All about living in this crazy, wonderful city called Bombay

May 01, 2007

Revisiting Regal

Today I went to see a movie at Regal Cinema after more than a year. Multiplexes have redefined the movie experience so much, that one tends to completely bypass the smaller theaters now. After all who is going to stand for tickets in a slow, longwinding que days in advance when you can book tickets with a few clicks of the keyboard? And what about the range of snacks, beverages, plush washrooms and even more plush seats offered by the multiplex? Regal, in comparison, had no carpeting, clean but basic seats, tucked-away bathrooms and a cooling system that seemed to depend more on mammoth wall-mounted fans than an air conditioner.
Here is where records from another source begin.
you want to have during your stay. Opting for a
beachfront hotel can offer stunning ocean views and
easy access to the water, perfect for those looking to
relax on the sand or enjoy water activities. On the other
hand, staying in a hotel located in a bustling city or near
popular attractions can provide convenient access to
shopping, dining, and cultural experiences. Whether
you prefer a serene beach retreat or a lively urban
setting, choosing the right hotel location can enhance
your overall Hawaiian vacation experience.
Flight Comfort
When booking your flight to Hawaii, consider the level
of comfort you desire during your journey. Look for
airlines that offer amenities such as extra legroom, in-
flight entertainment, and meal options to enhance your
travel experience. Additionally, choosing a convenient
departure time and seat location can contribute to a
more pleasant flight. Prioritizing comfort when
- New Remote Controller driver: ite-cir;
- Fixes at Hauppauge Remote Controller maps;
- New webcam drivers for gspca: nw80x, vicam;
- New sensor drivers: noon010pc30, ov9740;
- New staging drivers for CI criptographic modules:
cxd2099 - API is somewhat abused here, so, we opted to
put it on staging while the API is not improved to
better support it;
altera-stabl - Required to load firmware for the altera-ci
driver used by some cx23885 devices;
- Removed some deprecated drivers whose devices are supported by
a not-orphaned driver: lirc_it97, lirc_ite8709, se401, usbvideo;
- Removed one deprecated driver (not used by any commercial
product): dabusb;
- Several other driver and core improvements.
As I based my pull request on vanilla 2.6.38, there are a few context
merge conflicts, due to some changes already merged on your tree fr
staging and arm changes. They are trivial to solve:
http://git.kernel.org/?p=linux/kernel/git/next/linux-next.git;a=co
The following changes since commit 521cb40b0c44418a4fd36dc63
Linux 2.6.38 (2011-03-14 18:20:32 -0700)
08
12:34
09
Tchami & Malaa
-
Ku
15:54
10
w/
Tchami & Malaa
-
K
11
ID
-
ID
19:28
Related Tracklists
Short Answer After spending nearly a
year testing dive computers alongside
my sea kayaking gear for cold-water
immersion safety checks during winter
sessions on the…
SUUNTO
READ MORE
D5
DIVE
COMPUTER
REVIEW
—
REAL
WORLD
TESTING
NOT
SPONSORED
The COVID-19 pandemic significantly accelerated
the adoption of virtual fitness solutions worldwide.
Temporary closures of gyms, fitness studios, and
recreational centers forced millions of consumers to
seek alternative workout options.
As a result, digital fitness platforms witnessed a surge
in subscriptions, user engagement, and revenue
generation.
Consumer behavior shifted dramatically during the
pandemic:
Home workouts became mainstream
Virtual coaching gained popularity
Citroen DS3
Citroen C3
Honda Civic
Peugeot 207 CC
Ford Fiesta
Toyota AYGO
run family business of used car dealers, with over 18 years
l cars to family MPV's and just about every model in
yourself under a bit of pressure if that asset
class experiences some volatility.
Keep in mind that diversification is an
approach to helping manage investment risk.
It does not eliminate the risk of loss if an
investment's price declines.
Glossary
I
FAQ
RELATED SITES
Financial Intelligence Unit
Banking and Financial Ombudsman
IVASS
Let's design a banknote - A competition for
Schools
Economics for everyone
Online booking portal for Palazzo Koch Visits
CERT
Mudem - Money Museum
However, what Regal also has is history. Not just cinematic history, but memories that encapsulate some of the most golden sociological and architectural moments of Bombay. Its one of the oldest cinemas in the city, built during the Art Deco 1930s. Opened in 1933, it was designed by the famed Charles Stevens, with extensive mirror-work interiors by the Czech artist Karl Schara. The main auditorium had a motif of sunrays in pale orange and jade green, and was designed to seem airy and cool, an oasis in the sweltering Bombay climate. Even in the '30s, Regal used reinforced cement concrete, was fully air conditioned, and had an elevator connecting the underground parking, which was a huge innovation.

It was a place where you dressed up and went to see a movie. A place for socializing as much as cinema, of silks, satins, diamonds and limousines - almost the exclusive privilege of the glittering upper class. Even a couple of years back, it was one of the most luxe cinemas in town, with the priciest tickets and the best pop corn. In fact, it was so premium that we would buy stall tickets in our penny pinching days...the crowd was good, and the balcony simply seemed 'overpriced'.
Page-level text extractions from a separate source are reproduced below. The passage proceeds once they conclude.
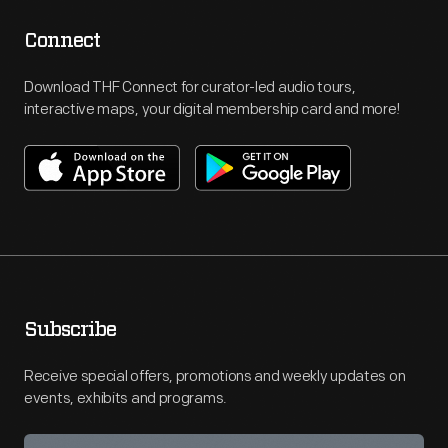
Connect
Download THF Connect for curator-led audio tours,
interactive maps, your digital membership card and more!
Subscribe
Receive special offers, promotions and weekly updates on
events, exhibits and programs.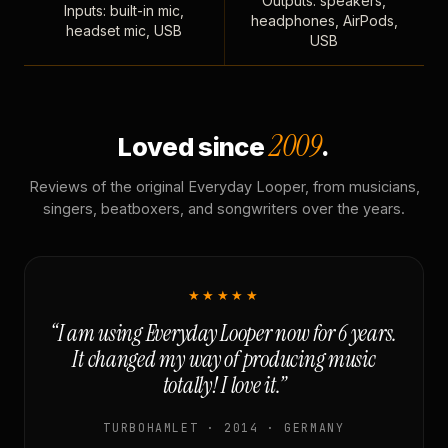
Outputs: speakers,
Inputs: built-in mic,
headphones, AirPods,
headset mic, USB
USB
2009
Loved since
.
Reviews of the original Everyday Looper, from musicians,
singers, beatboxers, and songwriters over the years.
★★★★★
“I am using Everyday Looper now for 6 years.
It changed my way of producing music
totally! I love it.”
TURBOHAMLET · 2014 · GERMANY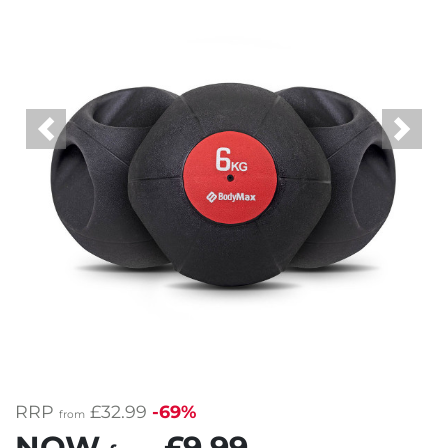
Previous
Next
RRP
£32.99
-69%
from
NOW
£9.99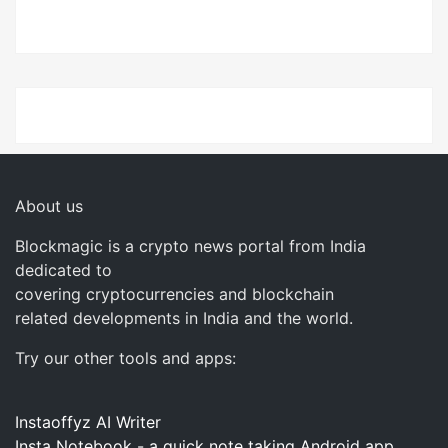
About us
Blockmagic is a crypto news portal from India
dedicated to
covering cryptocurrencies and blockchain
related developments in India and the world.
Try our other tools and apps:
Instaoffyz AI Writer
Insta Notebook - a quick note taking Android app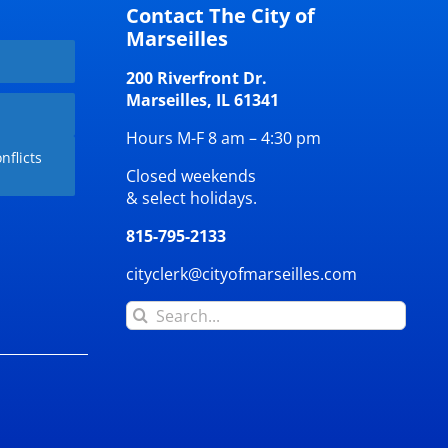
Contact The City of
Marseilles
200 Riverfront Dr.
Marseilles, IL 61341
Hours M-F 8 am – 4:30 pm
nflicts
Closed weekends
& select holidays.
815-795-2133
cityclerk@cityofmarseilles.com
Search
for:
Cut to today. Now it seems like a haunt for college kids, couples looking for anonymity and the less-than-affluent crowd. The pop corn is still phenomenal, but it cant compete with the multiplexes in either comfort or luxury.

So would I go back? Yes, and not only because its so much easier on the wallet (balcony seats for 4, alongwith snacks and drinks came in at 520 bucks!!), but because watching a movie here was a different experience altogether. What it lacked in glam, it made up in ambience - this is Bombay, this is Bollywood. Try it once and relive the magic.

I am headed to Liberty and Eros next - its time to make new discoveries in old vintages.